_EXERCISE DATA_.
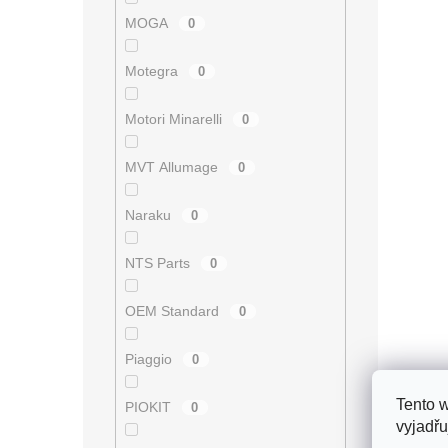
MOGA
0
Motegra
0
Motori Minarelli
0
MVT Allumage
0
Naraku
0
NTS Parts
0
OEM Standard
0
Piaggio
0
Tento 
PIOKIT
0
vyjadřu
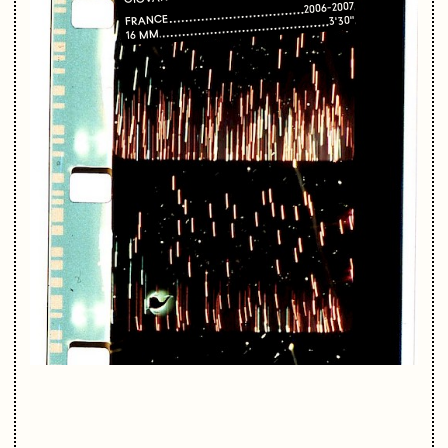
2006-2007
FRANCE
3'30"
16 MM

_DIRECTIONS_.
All of the lines above must be printed again exactly, and no picture may appear in the copy.

_ANSWER BOX_.
MOGA
0
Motegra
0
Motori Minarelli
0
MVT Allumage
0
Naraku
0
NTS Parts
0
OEM Standard
0
Piaggio
0
Tento 
PIOKIT
0
vyjadřu
2006-2007
FRANCE
3'30"
16 MM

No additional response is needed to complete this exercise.